Chronique | Ubikande - Artefact

Tanz Mitth'Laibach 30 avril 2019

Voici donc venue l'heure du premier album pour UBIKANDE ! Et chose étrange à dire, on a déjà l'impression de bien connaître l'univers de ce jeune trio originaire de Tours : en effet, le groupe a déjà sorti deux EP mêlant coldwave et musique industrielle, dont nous vous disions à quel point ils étaient intéressants ici et iciUBIKANDE reprend donc aujourd'hui ses expérimentations sur un nouveau format.

Sous cette couverture aussi bizarre et chimérique que les précédentes, on retrouve en effet ce qui nous avait plu sur les deux EP : ce style que le groupe qualifie lui-même de "heavy cold wave", empruntant au rock et au metal industriels leurs riffs de guitare répétitifs et mécaniques pour apporter leur force à l'atmosphère froide et mélancolique de la coldwave, produisant un univers implacable et désespérant comme on n'en avait plus vu depuis les débuts de CRANES. On sait le thème de l'irréel cher au groupe, il y a consacré ses deux disques précédents : cette fois-ci, l'album s'appelle donc Artefact, hommage à ce qui est fabriqué de toute pièce, ce à quoi notre imagination donne vie -un exemple qui est peut-être particulièrement éclairant quant à l'usage de ce mot en l'occurrence est le fait que Pierre Bourdieu désignait ainsi "l'opinion publique", considérant qu'on la fabriquait en cherchant à la montrer. Est-ce donc à la poursuite d'un objet imaginaire que nous entraîne UBIKANDE ? La pochette semble bien le suggérer, d'autant que les titres renvoient pour beaucoup d'entre eux à des lieux et des personnages imaginaires.
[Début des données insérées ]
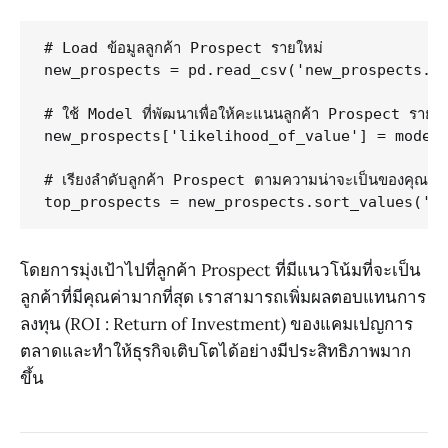
# Load ข้อมูลลูกค้า Prospect รายใหม่

new_prospects = pd.read_csv('new_prospects.cs
# ใช้ Model ที่พัฒนาเพื่อให้คะแนนลูกค้า Prospect รายใหม
new_prospects['likelihood_of_value'] = model.
# เรียงลำดับลูกค้า Prospect ตามความน่าจะเป็นของคุณค่าที่สู
โดยการมุ่งเป้าไปที่ลูกค้า Prospect ที่มีแนวโน้มที่จะเป็น
ลูกค้าที่มีคุณค่ามากที่สุด เราสามารถเพิ่มผลตอบแทนการ
ลงทุน (ROI : Return of Investment) ของแคมเปญการ
ตลาดและทำให้ธุรกิจเติบโตได้อย่างมีประสิทธิภาพมาก
ขึ้น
Et en fait de poursuite, on a tôt fait de se retrouver dans un labyrinthe ! Le groupe a renforcé ses mélodies, les morceaux se font plus entraînants et plus entêtants mais on se perd rapidement entre les effets de réverbération, cernés par de hauts murs de guitares saturées, la basse venant distiller son rythme lourd et angoissant en arrière-plan ; le chant de Cassandre Azama-Buxton est lui aussi plus entraînant que sur les deux EP, plus présent et varié, mais en définitive, elle aussi nous emmène nous perdre, tour à tour cri de détresse ou murmure hypnotique. L'ensemble est plus structuré que sur les deux disques précédents, mais cette structuration ne nous entraîne que plus vite nous égarer dans un monde où la répétitivité de la musique industrielle donne l'impression que tout se ressemble, engloutis par le labyrinthe dans notre quête d'un objet imaginaire, hantés.

Il semble un peu fastidieux de mettre en valeur des morceaux particuliers dans un disque aussi uni mais faisons-le tout de même, à titre d'exemples : la mélodie reptilienne de Snake, l'abandon désespéré de Guru ou la détresse de Jeriko sont ainsi de bonnes illustrations de ce que l'album nous offre.

Artefact est donc un disque puissamment immersif et inquiétant, servi par des mélodies accrocheuses qui manquaient un peu sur les disques précédents. À eux trois, le guitariste Julien Puechmaille, le bassiste Erwan Ropars et la chanteuse Cassandre Azama-Buxton mêlent froide brutalité industrielle et désespoir coldwave pour en tirer un univers musical comme on en a rarement vu d'aussi abouti. On souhaite à cet album et à UBIKANDE tout le succès qu'ils méritent.